John Michaelides Clarion

The Citrus singers rehearse a scene for “Christmas Is...” on Nov. 28 at the Haugh Performing Arts Center. The scene is set in the North Pole with many of the props used from previous productions. Set designer John Patrick and his crew of students put the finishing touches on props earlier in the day.

John Michaelides Clarion

Antoine Renaut, 27, helps convert disco balls from a previous production into snowmen for “Christmas Is....” Renaut is part of a group of students helping John Patrick prepare for the upcoming three-week show. “Christmas Is...” opens at 2 p.m. on Dec. 3, with the second show following at 2 p.m. on Dec. 4, at the Haugh Performing Arts Center.
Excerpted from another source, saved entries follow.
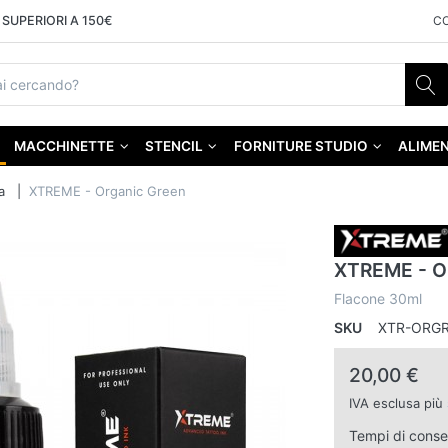
SUPERIORI A 150€
C
MACCHINETTE
STENCIL
FORNITURE STUDIO
ALIMEN
a
XTREME - Organic Green
XTREME - O
Flacone 30ml
SKU
XTR-ORG
20,00 €
IVA esclusa più
Tempi di cons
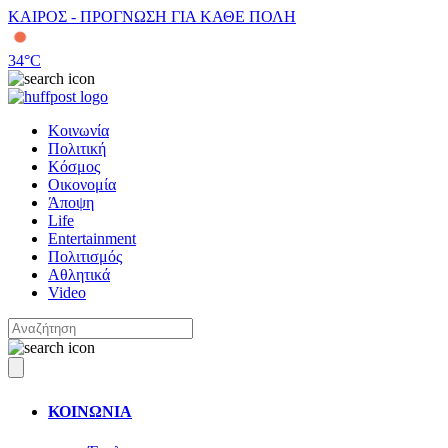
ΚΑΙΡΟΣ - ΠΡΟΓΝΩΣΗ ΓΙΑ ΚΑΘΕ ΠΟΛΗ
34
°C
Κοινωνία
Πολιτική
Κόσμος
Οικονομία
Άποψη
Life
Entertainment
Πολιτισμός
Αθλητικά
Video
ΚΟΙΝΩΝΙΑ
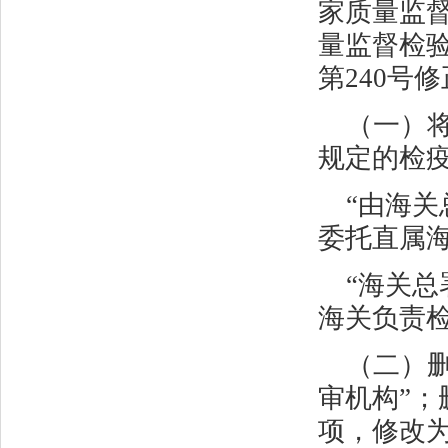
家质量监
量监督检
第
240
号修
（一）
规定的检
“由海
委托直属
“海关
海关负责
（二）
审机构”
项，修改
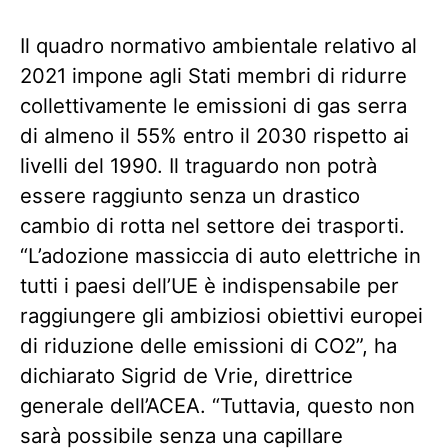
Il quadro normativo ambientale relativo al
2021 impone agli Stati membri di ridurre
collettivamente le emissioni di gas serra
di almeno il 55% entro il 2030 rispetto ai
livelli del 1990. Il traguardo non potrà
essere raggiunto senza un drastico
cambio di rotta nel settore dei trasporti.
“L’adozione massiccia di auto elettriche in
tutti i paesi dell’UE è indispensabile per
raggiungere gli ambiziosi obiettivi europei
di riduzione delle emissioni di CO2”, ha
dichiarato Sigrid de Vrie, direttrice
generale dell’ACEA. “Tuttavia, questo non
sarà possibile senza una capillare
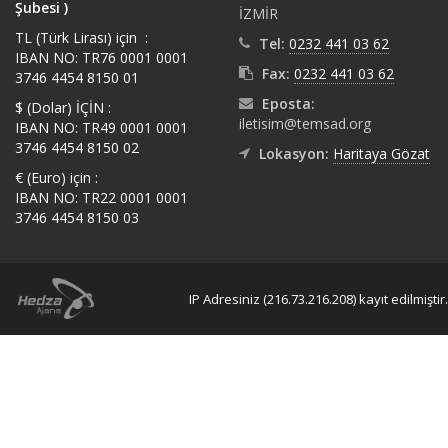
Şubesi )
İZMİR
TL (Türk Lirası) için :
Tel:
0232 441 03 62
IBAN NO: TR76 0001 0001
Fax:
0232 441 03 62
3746 4454 8150 01
Eposta:
$ (Dolar) İÇİN :
iletisim@temsad.org
IBAN NO: TR49 0001 0001
3746 4454 8150 02
Lokasyon:
Haritaya Gözat
€ (Euro) için :
IBAN NO: TR22 0001 0001
3746 4454 8150 03
IP Adresiniz (216.73.216.208) kayıt edilmiştir.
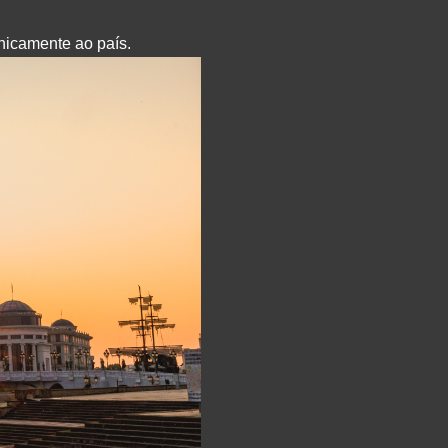
nicamente ao país.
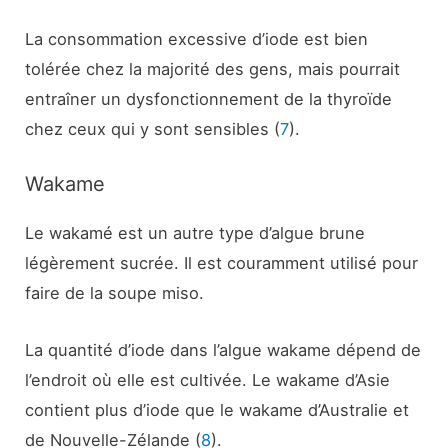
La consommation excessive d’iode est bien
tolérée chez la majorité des gens, mais pourrait
entraîner un dysfonctionnement de la thyroïde
chez ceux qui y sont sensibles (
7
).
Wakame
Le wakamé est un autre type d’algue brune
légèrement sucrée. Il est couramment utilisé pour
faire de la soupe miso.
La quantité d’iode dans l’algue wakame dépend de
l’endroit où elle est cultivée. Le wakame d’Asie
contient plus d’iode que le wakame d’Australie et
de Nouvelle-Zélande (
8
).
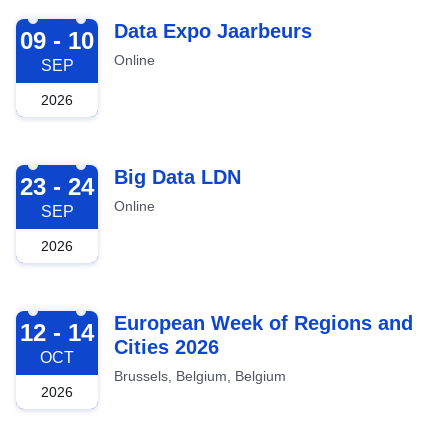
2026-09-09
Data Expo Jaarbeurs
09 - 10
Online
SEP
2026
2026-09-23
Big Data LDN
23 - 24
Online
SEP
2026
2026-10-12
European Week of Regions and
12 - 14
Cities 2026
OCT
Brussels, Belgium, Belgium
2026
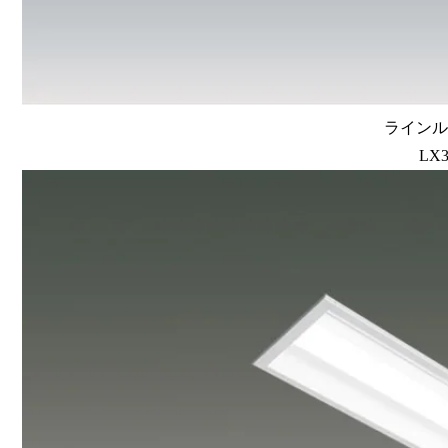
ラインルク
LX3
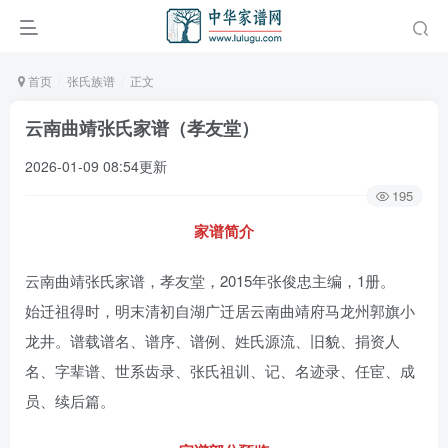
首页
张氏族谱
正文
云南曲靖张氏家谱（孝友堂）
2026-01-09 08:54更新
195
家谱简介
云南曲靖张氏家谱，孝友堂，2015年张俊忠主编，1册。
始迁祖得时，明末清初自湖广迁居云南曲靖府马龙州郭旗小
龙井。谱载谱名、谱序、谱例、姓氏源流、旧貌、捐资人
名、字辈谱、世系齿录、张氏祖训、记、名迹录、任宦、成
员、续后篇。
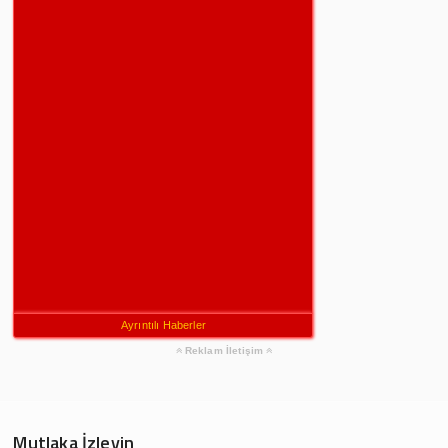
Ayrıntılı Haberler
Reklam İletişim
Mutlaka İzleyin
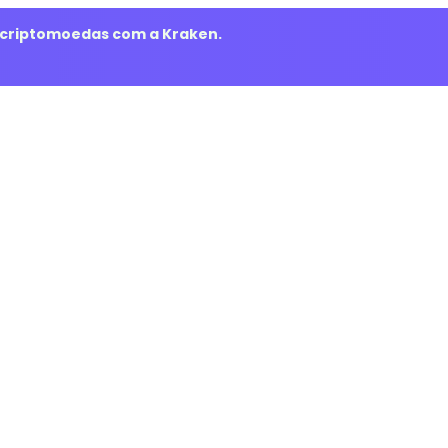
m criptomoedas com a Kraken.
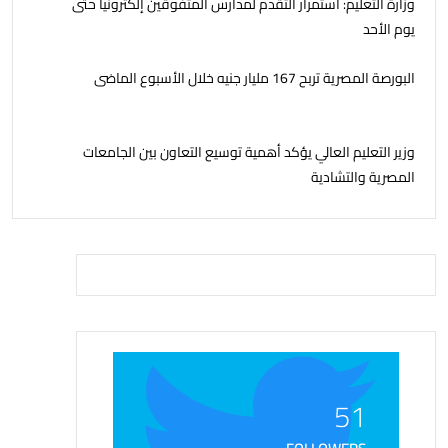
وزارة التعليم: استمرار التقدم لمدارس المتفوقين إلكترونيا حتى
يوم الأحد
البورصة المصرية تربح 167 مليار جنيه خلال الأسبوع الماضى
وزير التعليم العالي يؤكد أهمية توسيع التعاون بين الجامعات
المصرية والتشادية
51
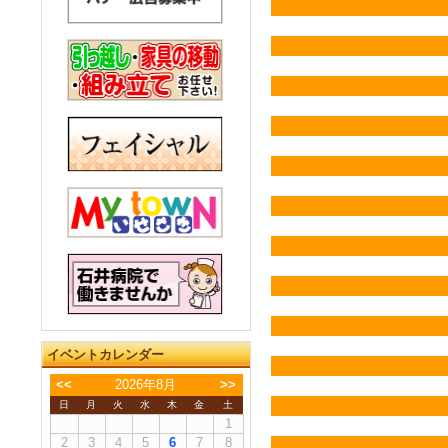
イベントカレンダー
<<
2026年8月
>>
日
月
火
水
木
金
土
1
2
3
4
5
6
7
8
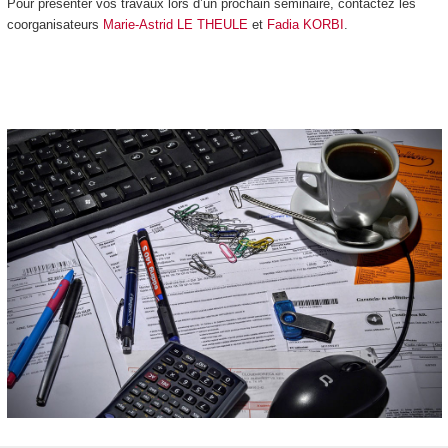
Pour présenter vos travaux lors d’un prochain séminaire, contactez les
coorganisateurs
Marie-Astrid LE THEULE
et
Fadia KORBI
.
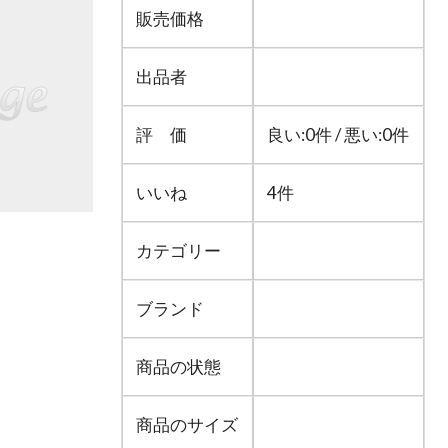
販売価格
出品者
評 価
良い:0件 / 悪い:0件
いいね
4件
カテゴリー
ブランド
商品の状態
商品のサイズ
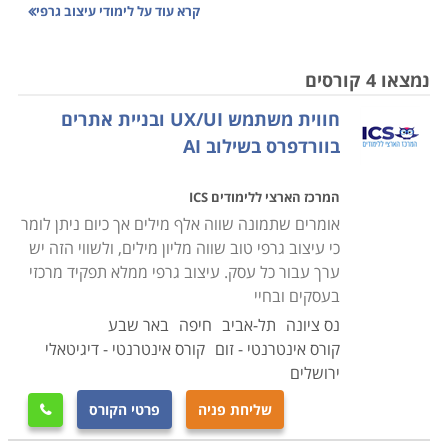
אינטרנט וממשקים עבורם, כמו גם עבור מערכות מידע
קרא עוד על
לימודי עיצוב גרפי
ומדיה, וידאו והנפשה. כמו כן נעשה שימוש בעיצוב הגרפי
בתוצרי ענף הדפוס המסורתי והדיגיטלי כמו עיתונים,
נמצאו 4 קורסים
מגזינים, ספרים ועלונים.
חווית משתמש UX/UI ובניית אתרים
בוורדפרס בשילוב AI
מטבעו, זהו מקצוע אמנותי, אך חובה עליו להיות אמנות
שימושית, מכיוון שרובם המכריע של התוצרים משמשים
המרכז הארצי ללימודים ICS
למטרות וצרכים מסחריים. בכך עליהם לענות לווא דווקא על
אומרים שתמונה שווה אלף מילים אך כיום ניתן לומר
שאיפותיו היצירתיות של המעצב, אלא על אלו של הלקוח,
כי עיצוב גרפי טוב שווה מליון מילים, ולשווי הזה יש
אשר בדרך כלל מכוון את פנייתו לציבור הלקוחות המבוקש,
ערך עבור כל עסק. עיצוב גרפי ממלא תפקיד מרכזי
ועל כן ישאף לכוון את התוצרים אל טעם הקהל הנתון מראש,
בעסקים ובחיי
ובכך לרוב להגביל את החירות היצירתית של המעצב.
נס ציונה
תל-אביב
חיפה
באר שבע
משימתו במקרה כזה היא להנגיש את המידע לקהל היעד
קורס אינטרנטי - זום
קורס אינטרנטי - דיגיטאלי
באופן אסתטי, מזמין וממותג.
ירושלים
שליחת פניה
פרטי הקורס

טרם השימוש בגרפיקה ממוחשבת ותוכנות ייעודיות לתחום,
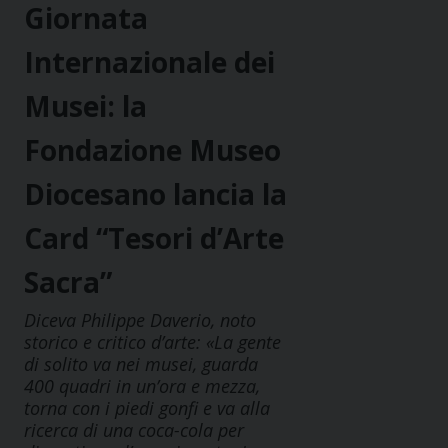
Giornata
Internazionale dei
Musei: la
Fondazione Museo
Diocesano lancia la
Card “Tesori d’Arte
Sacra”
Diceva Philippe Daverio, noto
storico e critico d’arte: «La gente
di solito va nei musei, guarda
400 quadri in un’ora e mezza,
torna con i piedi gonfi e va alla
ricerca di una coca-cola per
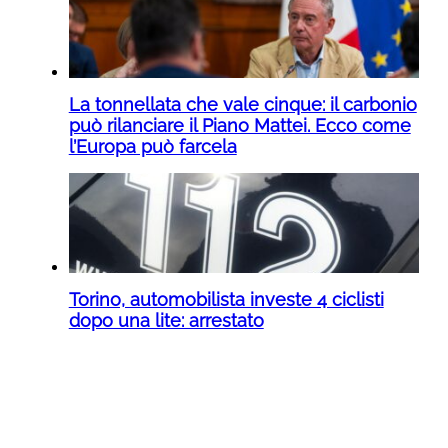
La tonnellata che vale cinque: il carbonio
può rilanciare il Piano Mattei. Ecco come
l’Europa può farcela
Torino, automobilista investe 4 ciclisti
dopo una lite: arrestato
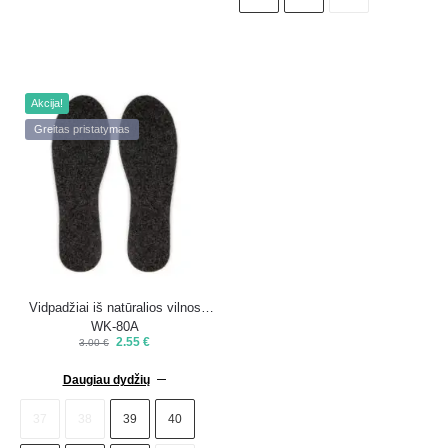
Akcija!
Greitas pristatymas
Vidpadžiai iš natūralios vilnos
WK-80A
2.55
€
3.00
€
Daugiau dydžių
37
38
39
40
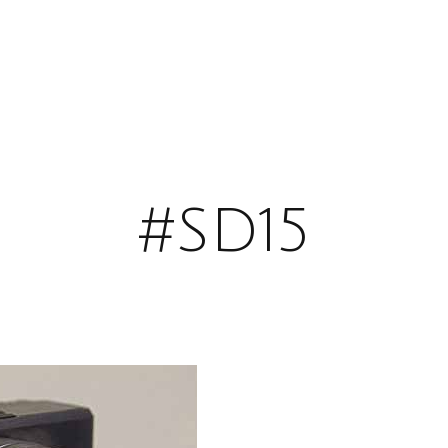
#SD15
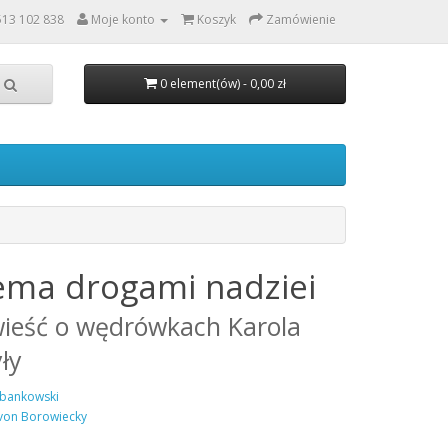
513 102 838
Moje konto
Koszyk
Zamówienie
0 element(ów) - 0,00 zł
ema drogami nadziei
ieść o wędrówkach Karola
ły
bankowski
von Borowiecky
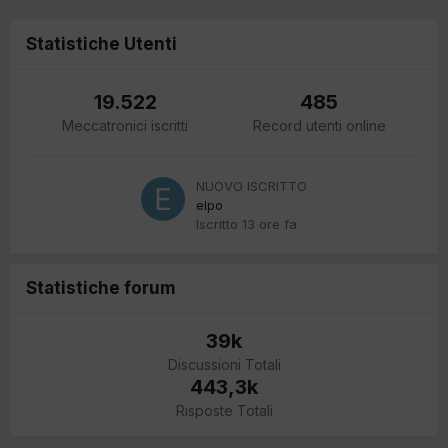
Statistiche Utenti
19.522
485
Meccatronici iscritti
Record utenti online
NUOVO ISCRITTO
elpo
Iscritto
13 ore fa
Statistiche forum
39k
Discussioni Totali
443,3k
Risposte Totali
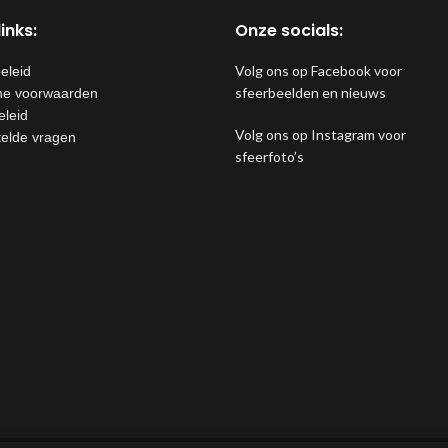
inks:
Onze socials:
Volg ons op Facebook voor
eleid
sfeerbeelden en nieuws
e voorwaarden
eleid
Volg ons op Instagram voor
telde vragen
sfeerfoto’s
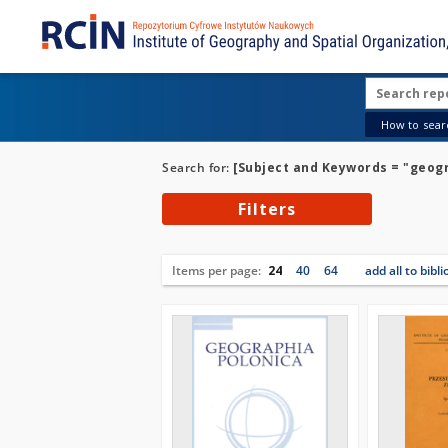
How to searc
Search for:
[Subject and Keywords = "geog
Filters
Items per page:
24
40
64
add all to bibl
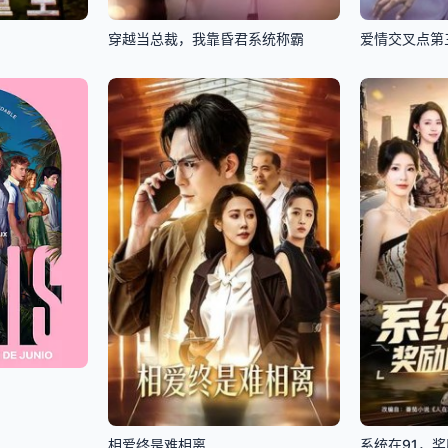
穿越当总裁，我靠昏君系统称霸
爱情交叉点第
相爱终是难相离
系统在91，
Patrick has been the set designer for the Haugh and the Little Theatre for 14 years.

John Michaelides Clarion

The Citrus singers perform with a life-sized Frosty the Snowman on Nov. 28 at the Haugh Performing Arts Center. The snowman was created using disco balls from a previous production.

John Michaelides Clarion

Main character Betty Anderson, played by Jenna Minor, meets Doc Brown from “Back to the Future”, played by Jackson Marcy, in a scene on Nov. 28 at the Haugh Performing Arts Center. Minor is in her third year as a Citrus singer and been a part of the musical theatre productions the past two years.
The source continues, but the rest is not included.